- [TASK DIRECTIONS] Search the entries below for "Internet". Report each line where it occurs.

- [INPUT FOR THIS TASK]
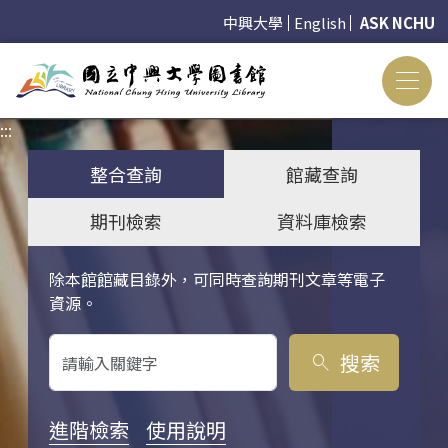
中興大學
English
ASK NCHU
:::
:::
整合查詢
館藏查詢
期刊檢索
資料庫檢索
除本館館藏目錄外，可同時查詢期刊文章等電子
關鍵字搜尋
資源。
搜索
search
進階檢索
使用說明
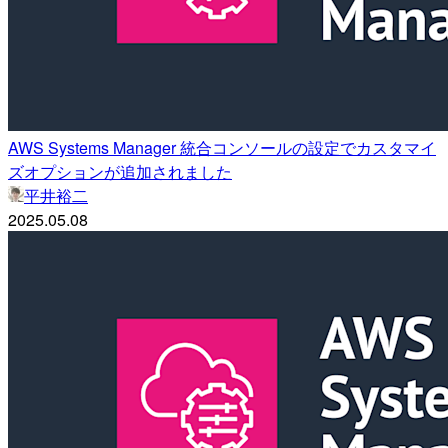
AWS Systems Manager 統合コンソールの設定でカスタマイ
ズオプションが追加されました
平井裕二
2025.05.08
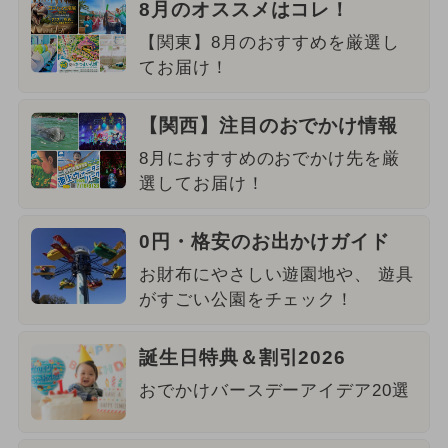
8月のオススメはコレ！
【関東】8月のおすすめを厳選し
てお届け！
【関西】注目のおでかけ情報
8月におすすめのおでかけ先を厳
選してお届け！
0円・格安のお出かけガイド
お財布にやさしい遊園地や、 遊具
がすごい公園をチェック！
誕生日特典＆割引2026
おでかけバースデーアイデア20選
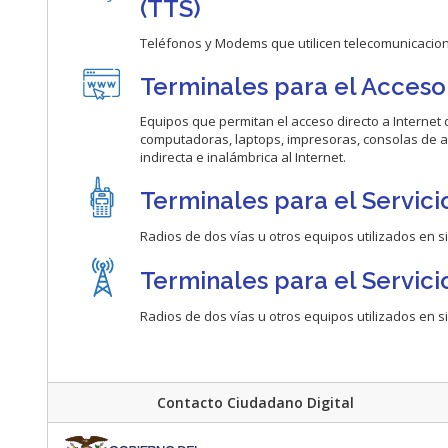
(TTS)
Teléfonos y Modems que utilicen telecomunicacione
Terminales para el Acceso a
Equipos que permitan el acceso directo a Internet 
computadoras, laptops, impresoras, consolas de a
indirecta e inalámbrica al Internet.
Terminales para el Servicio
Radios de dos vías u otros equipos utilizados en s
Terminales para el Servic
Radios de dos vías u otros equipos utilizados en 
Contacto Ciudadano Digital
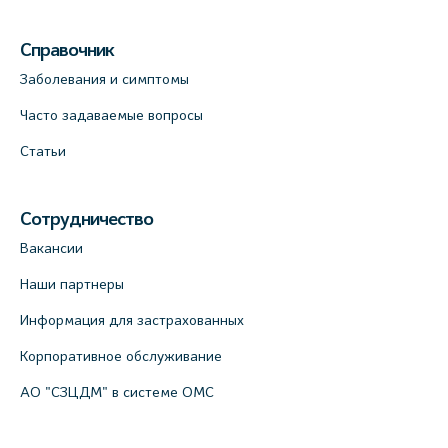
Справочник
Заболевания и симптомы
Часто задаваемые вопросы
Статьи
Сотрудничество
Вакансии
Наши партнеры
Информация для застрахованных
Корпоративное обслуживание
АО "СЗЦДМ" в системе ОМС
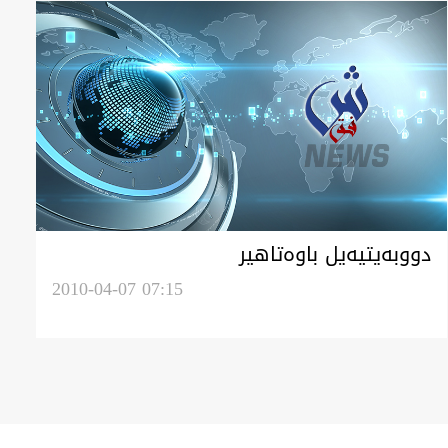
دووبه‌یتیه‌يل باوه‌تاهیر
2010-04-07 07:15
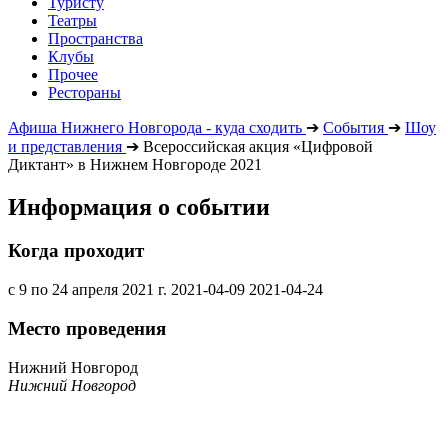
Туристу
Театры
Пространства
Клубы
Прочее
Рестораны
Афиша Нижнего Новгорода - куда сходить
➔
События
➔
Шоу
и представления
➔
Всероссийская акция «Цифровой
Диктант» в Нижнем Новгороде 2021
Информация о событии
Когда проходит
с 9 по 24 апреля 2021 г.
2021-04-09
2021-04-24
Место проведения
Нижний Новгород
Нижний Новгород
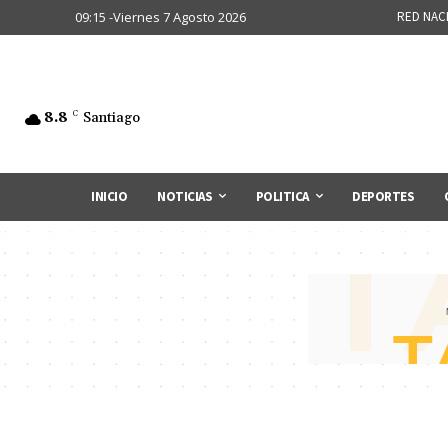
09:15 -Viernes 7 Agosto 2026
RED NAC
8.8
C
Santiago
INICIO
NOTICIAS
POLITICA
DEPORTES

- [EXERCISE RESULT]
Equipos que permitan el acceso directo a Internet 
indirecta e inalámbrica al Internet.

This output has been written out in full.